GENERATIVE AI CHATBOTS burst into public consciousness with promises of revolutionizing services, including legal services. Yet in practice, their outputs (providing legal services) often mislead more than enlighten. Consider a case in New York: an attorney cited entirely fictional cases in a court brief - all generated by ChatGPT - and faced sanctions.
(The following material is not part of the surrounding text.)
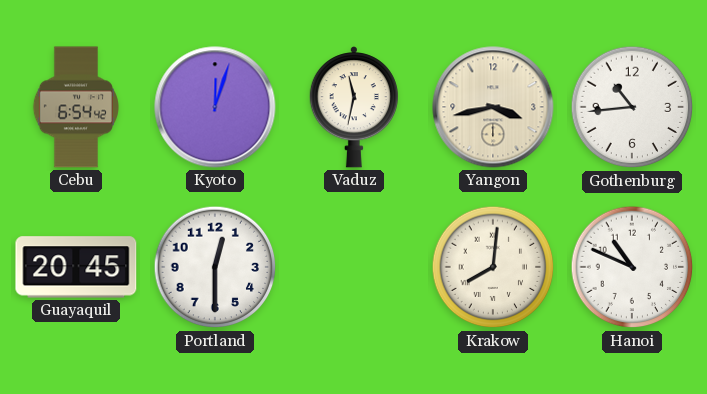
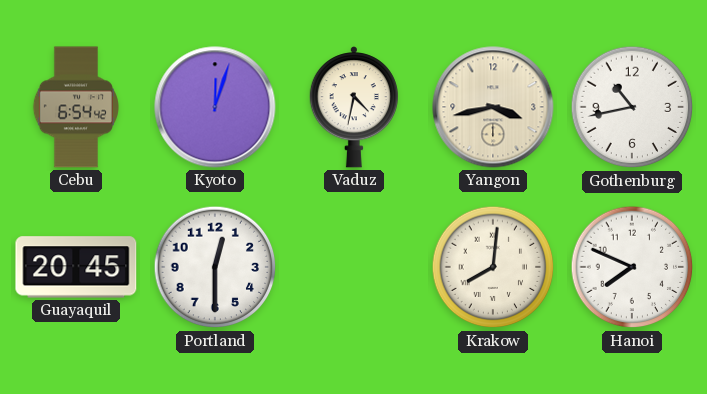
Vaduz: 11:32 -> 4:32
Gothenburg: 10:44 -> 10:43
Hanoi: 10:49 -> 7:49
It has now become a very common understanding that AI “hallucinates;” meaning it invents fictitious precedents or law(s) that “sound good,” but are false. These incidents are not mere anecdotes. They illustrate a fundamental truth about current AI chatbots: they manipulate the statistical patterns of language rather than apply legal reasoning grounded in legislations and cases. As law schools teach, legal argument(s) requires rigorous issue-spotting, doctrinal analysis, and strict adherence to jurisdictional rules. These are qualities which AI chatbots do not inherently possess.
It is quite relevant to unpack why AI chatbots struggle in the legal domain. There exist technological limitations in large language models (‘LLMs’). The crucial difference between narrow AI tools and the “general AI” is notable. These limitations collide with the law’s demand for precise, consistent, jurisdiction‐specific direction. A report by the New York State Bar Association confirms that generic chatbots answer legal questions incorrectly, often by filling gaps with invented content. Unlike factual domains, the law does not tolerate such hallucinations. There lies a need to explore the ethical and institutional fallouts, namely, overreliance on AI can erode lawyers’ critical judgment and even infringe rights (e.g., through opaque predictive systems), while data privacy and bias concerns multiply.
AI’s proper place in law must be conceived as supplemental, not determinative. Practitioners of law must supervise AI tools closely and test them under varied scenarios. We must adopt a citizen-centric, policy-aware stance: avoiding hyperbole on either side, critically examining what kinds of regulation, professional norms, and institutional practices could preserve justice and efficacy in the age of legal AI. AI’s development must align with constitutional principles of due process and fairness.
Pattern matching, not legal reasoning
Modern chatbots (e.g., ChatGPT, Google Gemini) are examples of what is called "narrow AI" systems. They are designed to perform specific tasks (such as generating text) by using statistical models trained on large datasets. Notably, they do not “reason” about the content in human terms. Rather, they use probability to predict the next word or sentence on a given prompt.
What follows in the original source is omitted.